After more than a decade of uninterrupted growth, Netflix has been suffering a drop in subscriber numbers in 2022. The world's largest video streaming service ended the second quarter with 220.7 million paid memberships, down almost one million from the previous quarter, when a smaller loss of around 200,000 paying customers had occurred. For Q3, Netflix is projecting it will gain subscribers once more, compensating the one-million loss.
To an extent, Netflix became a victim of its own success during the pandemic, when its subscriber base grew much faster than it would have been expected to under normal circumstances. "The big COVID boost to streaming obscured the picture until recently," the company wrote in its Q1 letter to shareholders, saying it clouded its view of "growth headwinds" faced by the streaming leader. In Q2, Netflix added that it continued to improve its product, content and marketing and was also looking to better monetize its big audience, hinting at a password-sharing crackdown that is currently being rolled out. A cheaper, ad-supported membership scheduled to start in 2023 could also potentially lure new customers after recent price hikes.

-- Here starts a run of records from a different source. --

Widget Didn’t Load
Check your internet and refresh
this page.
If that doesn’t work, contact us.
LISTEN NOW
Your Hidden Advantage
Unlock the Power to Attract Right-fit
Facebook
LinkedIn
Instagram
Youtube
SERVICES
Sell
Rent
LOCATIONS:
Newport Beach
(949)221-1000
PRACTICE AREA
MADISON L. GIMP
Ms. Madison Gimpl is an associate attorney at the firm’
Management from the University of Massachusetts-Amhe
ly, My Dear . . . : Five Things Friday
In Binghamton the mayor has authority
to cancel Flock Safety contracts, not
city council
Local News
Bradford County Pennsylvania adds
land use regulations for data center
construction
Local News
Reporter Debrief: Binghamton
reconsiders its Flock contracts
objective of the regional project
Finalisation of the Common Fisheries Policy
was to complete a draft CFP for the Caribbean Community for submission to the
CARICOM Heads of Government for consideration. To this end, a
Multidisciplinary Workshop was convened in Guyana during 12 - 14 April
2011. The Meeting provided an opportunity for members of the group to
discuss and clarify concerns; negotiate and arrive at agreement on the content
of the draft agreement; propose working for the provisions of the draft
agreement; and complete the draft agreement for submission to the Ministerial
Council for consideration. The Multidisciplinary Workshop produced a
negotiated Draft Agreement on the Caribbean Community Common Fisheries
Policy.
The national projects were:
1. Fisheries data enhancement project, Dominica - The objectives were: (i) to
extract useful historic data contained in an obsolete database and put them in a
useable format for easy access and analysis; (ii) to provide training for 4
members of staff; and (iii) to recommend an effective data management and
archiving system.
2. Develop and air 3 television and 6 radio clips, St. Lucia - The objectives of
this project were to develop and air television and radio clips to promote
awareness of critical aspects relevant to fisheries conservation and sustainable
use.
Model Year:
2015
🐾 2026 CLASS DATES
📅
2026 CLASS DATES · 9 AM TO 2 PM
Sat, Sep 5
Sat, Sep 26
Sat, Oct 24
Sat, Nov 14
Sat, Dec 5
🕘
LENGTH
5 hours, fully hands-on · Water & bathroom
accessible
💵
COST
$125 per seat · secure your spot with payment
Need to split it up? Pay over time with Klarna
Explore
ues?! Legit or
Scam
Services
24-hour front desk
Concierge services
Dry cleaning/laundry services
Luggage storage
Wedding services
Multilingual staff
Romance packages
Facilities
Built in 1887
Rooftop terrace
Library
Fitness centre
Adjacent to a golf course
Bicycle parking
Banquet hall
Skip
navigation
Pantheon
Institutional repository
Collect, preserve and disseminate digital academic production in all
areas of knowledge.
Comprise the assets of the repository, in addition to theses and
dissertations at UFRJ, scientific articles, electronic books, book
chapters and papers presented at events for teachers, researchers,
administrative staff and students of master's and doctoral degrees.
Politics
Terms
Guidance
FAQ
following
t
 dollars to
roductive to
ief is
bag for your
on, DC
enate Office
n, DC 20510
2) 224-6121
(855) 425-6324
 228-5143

As the following chart shows, Netflix's streaming business grew from 30.4 million subscribers at the end of Q4 2012 to a high of 221.8 million almost a decade later, as streaming became the new normal, upstaging linear TV in many respects. For the long term, Netflix is still bullish on its growth potential, citing hundreds of millions of broadband households across the globe that don't subscribe to the service yet. The company also estimates that more than 100 million households are currently sharing another one's account.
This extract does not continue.